BEGIN

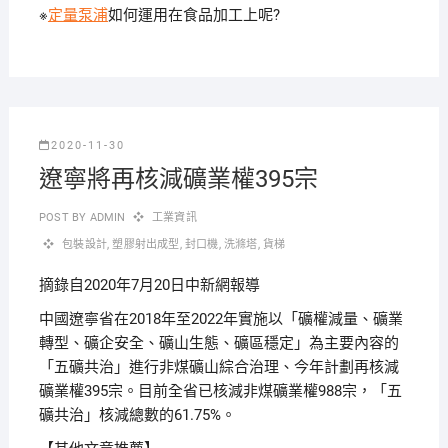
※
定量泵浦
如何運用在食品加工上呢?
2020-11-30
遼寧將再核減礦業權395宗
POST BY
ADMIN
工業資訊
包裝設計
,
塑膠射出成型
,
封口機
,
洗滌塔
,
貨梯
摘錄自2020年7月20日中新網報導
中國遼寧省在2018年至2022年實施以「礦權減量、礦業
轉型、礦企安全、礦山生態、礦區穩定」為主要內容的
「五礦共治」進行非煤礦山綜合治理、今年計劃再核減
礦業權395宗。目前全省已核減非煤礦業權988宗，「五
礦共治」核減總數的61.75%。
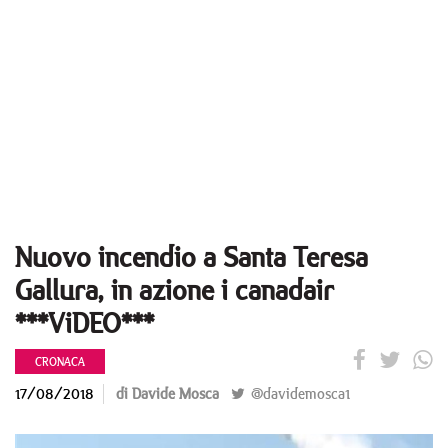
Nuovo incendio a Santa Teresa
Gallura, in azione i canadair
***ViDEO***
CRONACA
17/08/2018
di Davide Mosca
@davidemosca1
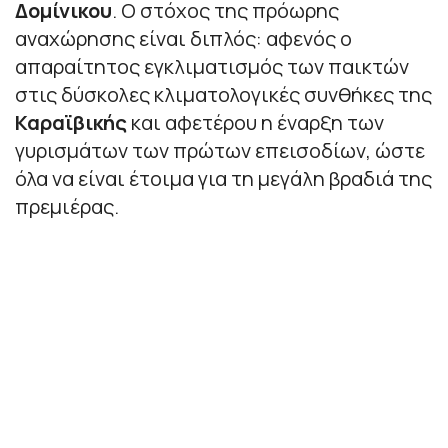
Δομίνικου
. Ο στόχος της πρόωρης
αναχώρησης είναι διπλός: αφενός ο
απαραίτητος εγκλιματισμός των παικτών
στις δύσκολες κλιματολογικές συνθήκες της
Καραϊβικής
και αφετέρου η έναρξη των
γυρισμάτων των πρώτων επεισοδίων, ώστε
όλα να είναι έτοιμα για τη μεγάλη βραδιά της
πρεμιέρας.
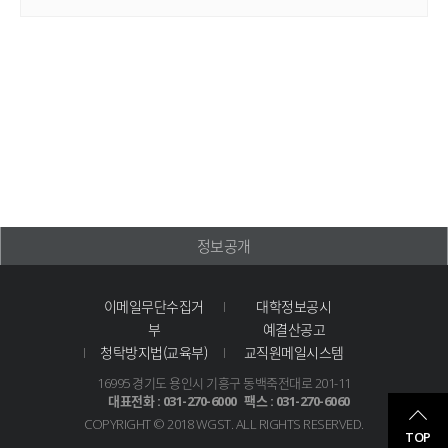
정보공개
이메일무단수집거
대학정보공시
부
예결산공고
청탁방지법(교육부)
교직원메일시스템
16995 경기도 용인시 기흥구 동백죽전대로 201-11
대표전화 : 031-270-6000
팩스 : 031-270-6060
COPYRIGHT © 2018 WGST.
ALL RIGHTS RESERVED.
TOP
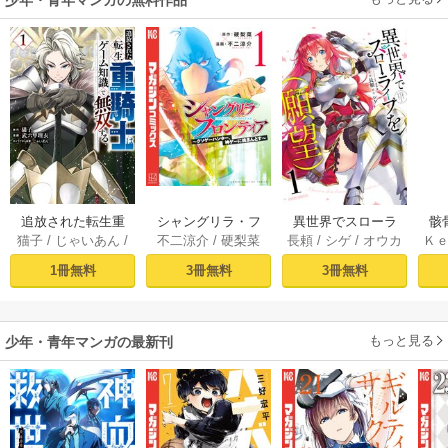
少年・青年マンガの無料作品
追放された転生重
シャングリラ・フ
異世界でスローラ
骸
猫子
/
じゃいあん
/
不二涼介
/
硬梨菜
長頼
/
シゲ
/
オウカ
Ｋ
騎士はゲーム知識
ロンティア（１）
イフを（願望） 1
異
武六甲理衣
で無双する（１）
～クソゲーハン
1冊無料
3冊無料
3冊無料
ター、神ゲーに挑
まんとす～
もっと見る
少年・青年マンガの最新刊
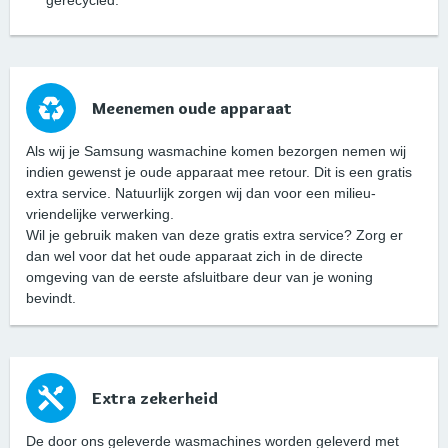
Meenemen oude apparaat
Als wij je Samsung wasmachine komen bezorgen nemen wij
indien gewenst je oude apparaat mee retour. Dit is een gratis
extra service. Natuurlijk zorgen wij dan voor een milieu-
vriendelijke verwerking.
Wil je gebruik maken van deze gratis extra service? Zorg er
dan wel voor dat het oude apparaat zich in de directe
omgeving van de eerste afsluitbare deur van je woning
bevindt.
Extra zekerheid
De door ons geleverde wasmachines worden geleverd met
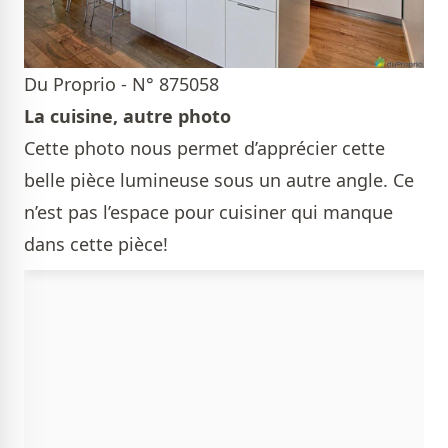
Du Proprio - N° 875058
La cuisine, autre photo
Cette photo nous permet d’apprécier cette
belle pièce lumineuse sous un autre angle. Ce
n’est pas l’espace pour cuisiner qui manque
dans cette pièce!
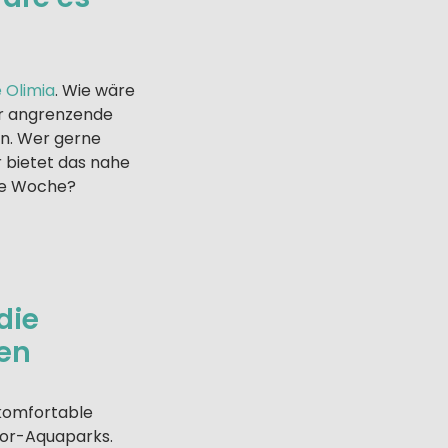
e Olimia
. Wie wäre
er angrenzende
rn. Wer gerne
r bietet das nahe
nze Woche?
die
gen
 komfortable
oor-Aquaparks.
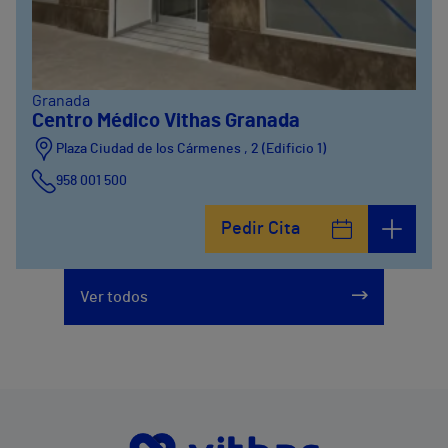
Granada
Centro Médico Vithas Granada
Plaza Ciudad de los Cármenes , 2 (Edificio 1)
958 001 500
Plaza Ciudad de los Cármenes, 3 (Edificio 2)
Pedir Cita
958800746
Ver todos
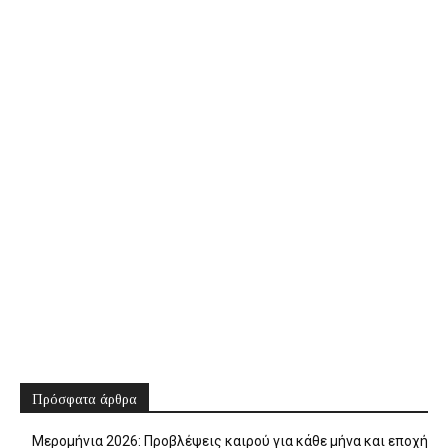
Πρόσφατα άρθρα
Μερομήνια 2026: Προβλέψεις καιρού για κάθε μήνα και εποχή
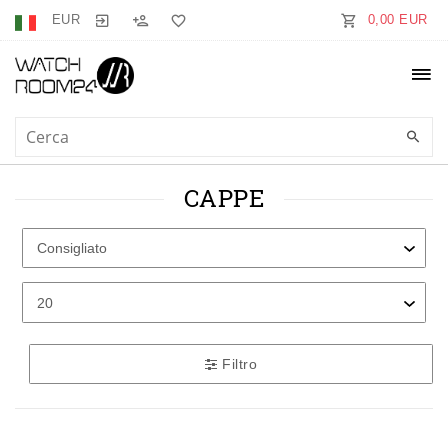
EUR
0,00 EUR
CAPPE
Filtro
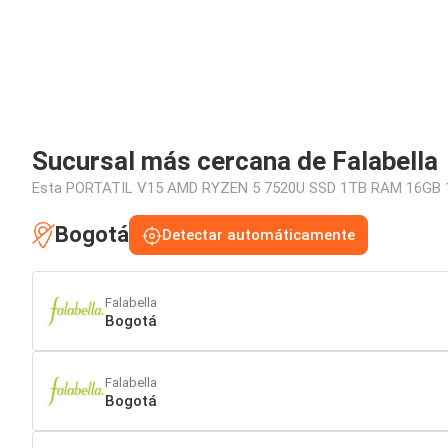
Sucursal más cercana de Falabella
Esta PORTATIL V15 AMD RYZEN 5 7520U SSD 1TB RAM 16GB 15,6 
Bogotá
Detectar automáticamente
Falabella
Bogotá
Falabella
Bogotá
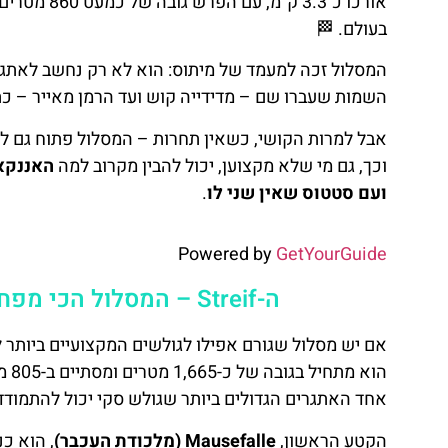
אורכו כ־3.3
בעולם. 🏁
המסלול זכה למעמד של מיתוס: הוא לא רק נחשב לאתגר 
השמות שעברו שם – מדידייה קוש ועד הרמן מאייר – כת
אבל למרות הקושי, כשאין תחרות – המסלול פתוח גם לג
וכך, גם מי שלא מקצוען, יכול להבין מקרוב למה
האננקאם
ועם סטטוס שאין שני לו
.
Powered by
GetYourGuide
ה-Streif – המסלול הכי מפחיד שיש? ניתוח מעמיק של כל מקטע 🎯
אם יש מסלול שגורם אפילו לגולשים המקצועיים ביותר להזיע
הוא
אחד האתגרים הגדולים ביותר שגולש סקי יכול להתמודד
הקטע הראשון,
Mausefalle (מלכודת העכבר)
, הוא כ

END
BEGIN

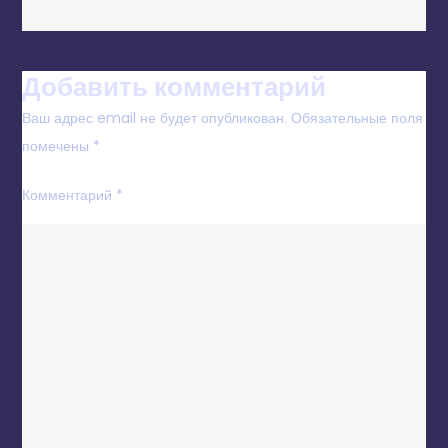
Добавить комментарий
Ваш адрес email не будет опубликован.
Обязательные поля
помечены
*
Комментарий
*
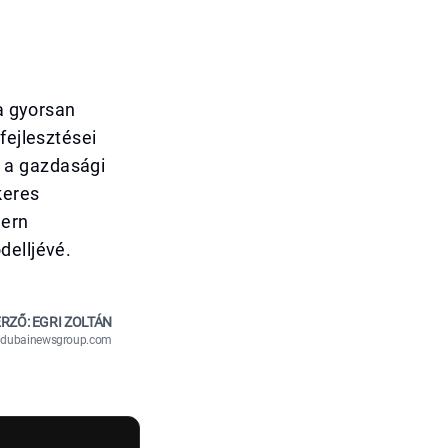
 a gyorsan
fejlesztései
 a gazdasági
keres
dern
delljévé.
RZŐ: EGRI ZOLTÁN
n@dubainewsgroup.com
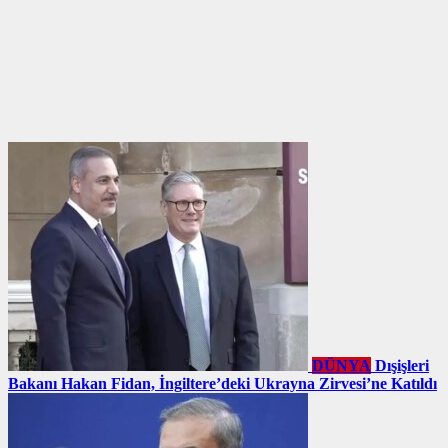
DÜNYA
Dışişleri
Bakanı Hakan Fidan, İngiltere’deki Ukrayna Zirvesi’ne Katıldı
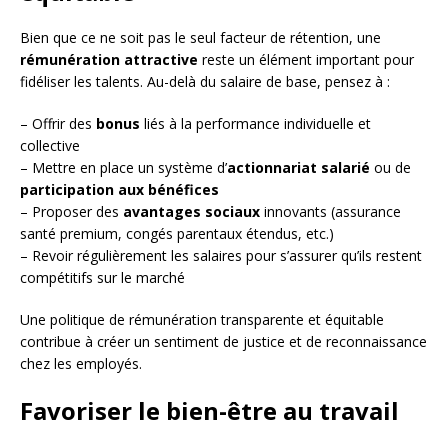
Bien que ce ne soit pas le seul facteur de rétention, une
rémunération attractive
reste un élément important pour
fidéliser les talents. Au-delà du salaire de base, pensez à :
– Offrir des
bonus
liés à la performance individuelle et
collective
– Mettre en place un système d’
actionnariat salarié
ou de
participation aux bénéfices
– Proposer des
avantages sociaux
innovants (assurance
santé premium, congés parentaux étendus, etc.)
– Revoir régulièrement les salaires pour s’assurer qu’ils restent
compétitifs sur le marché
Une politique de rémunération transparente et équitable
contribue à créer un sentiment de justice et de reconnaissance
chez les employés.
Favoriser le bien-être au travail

END
BEGIN

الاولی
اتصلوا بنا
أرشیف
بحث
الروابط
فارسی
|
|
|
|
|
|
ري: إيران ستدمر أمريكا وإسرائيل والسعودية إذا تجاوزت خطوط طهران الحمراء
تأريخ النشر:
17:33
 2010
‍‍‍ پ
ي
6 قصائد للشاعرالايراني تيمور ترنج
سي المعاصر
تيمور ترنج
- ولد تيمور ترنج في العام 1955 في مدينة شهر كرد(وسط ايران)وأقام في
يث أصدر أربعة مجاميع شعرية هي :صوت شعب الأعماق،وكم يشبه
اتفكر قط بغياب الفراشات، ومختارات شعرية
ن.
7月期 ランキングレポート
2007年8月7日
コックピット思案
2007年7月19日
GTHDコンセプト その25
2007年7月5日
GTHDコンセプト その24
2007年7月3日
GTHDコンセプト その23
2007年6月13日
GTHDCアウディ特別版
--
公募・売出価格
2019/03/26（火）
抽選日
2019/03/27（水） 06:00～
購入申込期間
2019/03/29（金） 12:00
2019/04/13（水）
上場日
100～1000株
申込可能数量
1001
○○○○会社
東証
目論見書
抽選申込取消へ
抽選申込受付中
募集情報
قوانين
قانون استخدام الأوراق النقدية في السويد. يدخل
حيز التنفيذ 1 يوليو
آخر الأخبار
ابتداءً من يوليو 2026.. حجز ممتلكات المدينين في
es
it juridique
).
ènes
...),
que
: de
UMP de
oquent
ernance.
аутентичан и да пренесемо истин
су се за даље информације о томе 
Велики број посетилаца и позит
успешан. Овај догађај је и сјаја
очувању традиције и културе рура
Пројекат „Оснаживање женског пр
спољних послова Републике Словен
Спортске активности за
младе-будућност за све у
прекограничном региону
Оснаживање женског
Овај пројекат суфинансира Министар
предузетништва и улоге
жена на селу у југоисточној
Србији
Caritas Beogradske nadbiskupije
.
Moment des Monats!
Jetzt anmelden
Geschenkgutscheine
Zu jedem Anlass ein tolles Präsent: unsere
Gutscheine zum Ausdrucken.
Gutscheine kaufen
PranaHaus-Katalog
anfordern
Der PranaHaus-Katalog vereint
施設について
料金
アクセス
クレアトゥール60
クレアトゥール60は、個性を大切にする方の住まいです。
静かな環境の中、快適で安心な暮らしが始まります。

END

Taking the listing line by line, count those with the word "Оснаживање" and report that number only.

2